General Flynn, widely regarded as one of the most effective directors in recent DIA history, was forced into retirement in August. His sins? Openly challenging the Obama Administration narrative that Al Qaida's brand of extremism died with Osama bin Laden in 2010, and pointing out the White House's preferred strategy of killing terrorists with drones really isn't a strategy. A replacement for General Flynn has yet to be named.
Which brings us to the real reason that Mr. Clapper is still gainfully employed. As a senior intelligence officer for almost 40 years, Clapper has fought his share of bureaucratic wars and felt it was necessary to fall on his sword (again). His motive is probably rooted in an effort to preserve intel programs and resources considered vital to the nation's security. Take another round for the White House, and get another plus-up in the intel budget, and secure approval--or renewal--of controversial collection programs.
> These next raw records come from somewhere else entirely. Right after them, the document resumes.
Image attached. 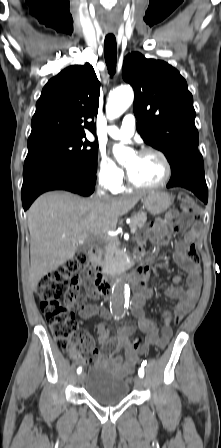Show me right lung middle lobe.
I'll list each match as a JSON object with an SVG mask.
<instances>
[{
    "label": "right lung middle lobe",
    "instance_id": "dd1d6c3e",
    "mask_svg": "<svg viewBox=\"0 0 221 448\" xmlns=\"http://www.w3.org/2000/svg\"><path fill=\"white\" fill-rule=\"evenodd\" d=\"M84 137L66 138L28 148L26 159L52 157L81 168L95 170L98 145L84 140Z\"/></svg>",
    "mask_w": 221,
    "mask_h": 448
}]
</instances>
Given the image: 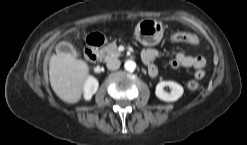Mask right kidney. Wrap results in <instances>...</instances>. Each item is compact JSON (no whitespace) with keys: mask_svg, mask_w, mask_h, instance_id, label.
<instances>
[{"mask_svg":"<svg viewBox=\"0 0 247 145\" xmlns=\"http://www.w3.org/2000/svg\"><path fill=\"white\" fill-rule=\"evenodd\" d=\"M98 85L99 83L94 77L87 78L83 88L85 100H90L92 98L93 94H95L98 89Z\"/></svg>","mask_w":247,"mask_h":145,"instance_id":"right-kidney-1","label":"right kidney"}]
</instances>
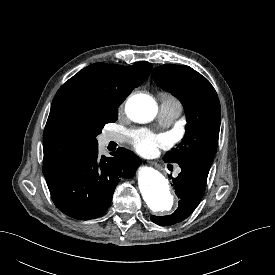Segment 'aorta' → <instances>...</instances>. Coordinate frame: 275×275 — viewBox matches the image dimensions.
<instances>
[{"label": "aorta", "instance_id": "1", "mask_svg": "<svg viewBox=\"0 0 275 275\" xmlns=\"http://www.w3.org/2000/svg\"><path fill=\"white\" fill-rule=\"evenodd\" d=\"M128 117L138 123L150 122L157 114V103L149 95L137 94L126 103ZM141 194L154 212L169 211L174 204L168 180L152 167H142L138 172Z\"/></svg>", "mask_w": 275, "mask_h": 275}]
</instances>
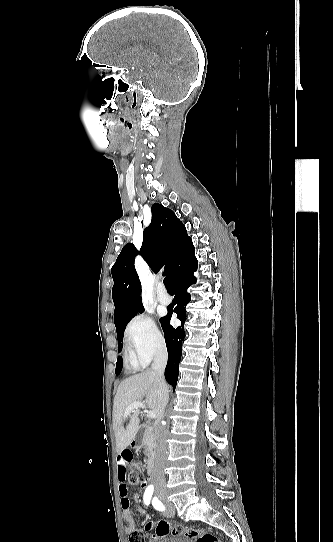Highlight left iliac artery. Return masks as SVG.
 Returning <instances> with one entry per match:
<instances>
[{
    "mask_svg": "<svg viewBox=\"0 0 333 542\" xmlns=\"http://www.w3.org/2000/svg\"><path fill=\"white\" fill-rule=\"evenodd\" d=\"M153 506L156 510L163 511L165 509L164 505L156 498L153 499Z\"/></svg>",
    "mask_w": 333,
    "mask_h": 542,
    "instance_id": "obj_1",
    "label": "left iliac artery"
}]
</instances>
But serving as the President's fall guy for the crisis du jour also entails organizational risks. The push back from current and former intel officials reflects a community that is fed up with the administration blame game and is quite willing to leak information that depicts a White House disinterested in reading intel assessments while the world burns.
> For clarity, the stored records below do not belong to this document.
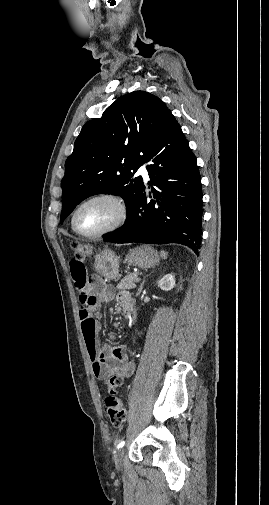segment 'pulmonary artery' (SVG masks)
I'll list each match as a JSON object with an SVG mask.
<instances>
[{
	"mask_svg": "<svg viewBox=\"0 0 269 505\" xmlns=\"http://www.w3.org/2000/svg\"><path fill=\"white\" fill-rule=\"evenodd\" d=\"M137 174L138 175H141L142 178L145 180V181H148L149 180V174H148V171H147V168H146V165L143 164L139 167L138 171H137Z\"/></svg>",
	"mask_w": 269,
	"mask_h": 505,
	"instance_id": "obj_1",
	"label": "pulmonary artery"
}]
</instances>
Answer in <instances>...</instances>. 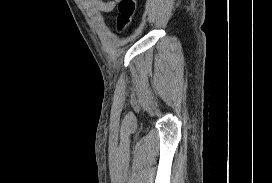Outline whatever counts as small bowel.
I'll use <instances>...</instances> for the list:
<instances>
[{"label": "small bowel", "mask_w": 272, "mask_h": 183, "mask_svg": "<svg viewBox=\"0 0 272 183\" xmlns=\"http://www.w3.org/2000/svg\"><path fill=\"white\" fill-rule=\"evenodd\" d=\"M117 0H109V1H102V0H95L94 7L103 13L111 12L116 4Z\"/></svg>", "instance_id": "small-bowel-1"}]
</instances>
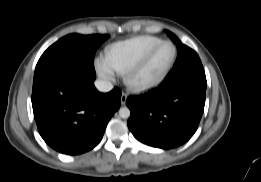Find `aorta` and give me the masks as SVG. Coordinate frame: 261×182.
Here are the masks:
<instances>
[{"mask_svg": "<svg viewBox=\"0 0 261 182\" xmlns=\"http://www.w3.org/2000/svg\"><path fill=\"white\" fill-rule=\"evenodd\" d=\"M119 116L121 118H129L130 117V110L128 107H122L119 109Z\"/></svg>", "mask_w": 261, "mask_h": 182, "instance_id": "aorta-1", "label": "aorta"}]
</instances>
We've been down this road countless times before. One reason that Commanders Layton and Rochefort kept their jobs after Pearl Harbor is that key players in the Navy chain--most notably their boss, Admiral Chester Nimitz, realized that his intel officers were operating at a disadvantage. In the days before the Japanese attack, they were denied critical intel from decoded Japanese diplomatic traffic (which would have made enemy military intentions more clear), and both were prevented from sharing their own decrypts with Nimitz's predecessor, Admiral Husband Kimmel, and his Army counterpart, Lieutenant General Walter Short. These realities have fueled decades of conspiracy theories about FDR "inviting" an attack on Pearl Harbor, while keeping his operational commanders in the dark.
These days, the administration seems to be feigning ignorance, but that excuse doesn't pass muster. By all accounts, Mr. Obama was warned about the rise of ISIS and chose to disregard his intelligence assessments. With no re-election to fret over, and a war-weary public, perhaps the President calculated he would never be held accountable and if there was a minor kerfuffle, Mr. Clapper would readily take the blame. Perhaps that's why the DNI still has a job, and President Obama skips almost 60% of his daily intelligence briefs, according to the Government Accountability Office.
ISIS has (rightly) been described as a cancer, one that is spreading to our own shores. When the terror Army unleashes its fury in an American city, it will be interesting to see if Mr. Obama tries to blame his DNI--again--and if the public actually demands presidential accountability.